## Records from a data collection
──────────────────────────────

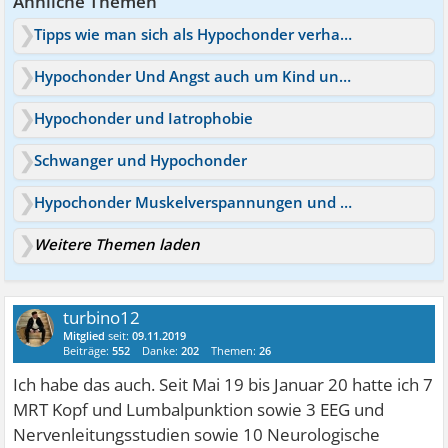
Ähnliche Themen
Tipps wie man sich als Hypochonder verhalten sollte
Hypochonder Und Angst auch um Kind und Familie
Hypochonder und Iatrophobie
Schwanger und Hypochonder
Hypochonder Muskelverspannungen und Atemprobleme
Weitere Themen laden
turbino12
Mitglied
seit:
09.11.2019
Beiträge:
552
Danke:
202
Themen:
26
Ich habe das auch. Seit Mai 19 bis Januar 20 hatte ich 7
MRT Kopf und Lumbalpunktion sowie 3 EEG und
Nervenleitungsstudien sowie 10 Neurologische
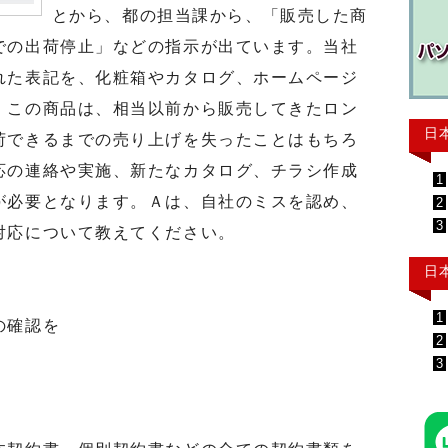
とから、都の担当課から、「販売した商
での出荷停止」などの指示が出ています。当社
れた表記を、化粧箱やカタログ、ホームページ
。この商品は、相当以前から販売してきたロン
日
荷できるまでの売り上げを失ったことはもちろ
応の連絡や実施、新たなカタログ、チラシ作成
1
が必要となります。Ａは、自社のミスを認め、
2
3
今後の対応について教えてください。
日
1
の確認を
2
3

──────────────────────────────

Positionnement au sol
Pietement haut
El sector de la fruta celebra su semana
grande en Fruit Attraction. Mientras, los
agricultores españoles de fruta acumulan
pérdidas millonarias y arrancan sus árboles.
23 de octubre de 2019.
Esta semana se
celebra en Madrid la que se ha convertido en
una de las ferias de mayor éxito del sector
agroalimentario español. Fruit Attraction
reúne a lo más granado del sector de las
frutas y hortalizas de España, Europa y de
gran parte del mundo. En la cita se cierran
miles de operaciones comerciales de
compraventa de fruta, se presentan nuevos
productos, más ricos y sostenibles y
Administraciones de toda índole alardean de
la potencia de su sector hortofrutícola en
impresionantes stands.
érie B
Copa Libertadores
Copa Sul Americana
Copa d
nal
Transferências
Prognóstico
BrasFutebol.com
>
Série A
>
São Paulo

──────────────────────────────

## Exercise objective
Among the lines in the data above, find those containing "semana" and give only how many there are.

## Task answer
2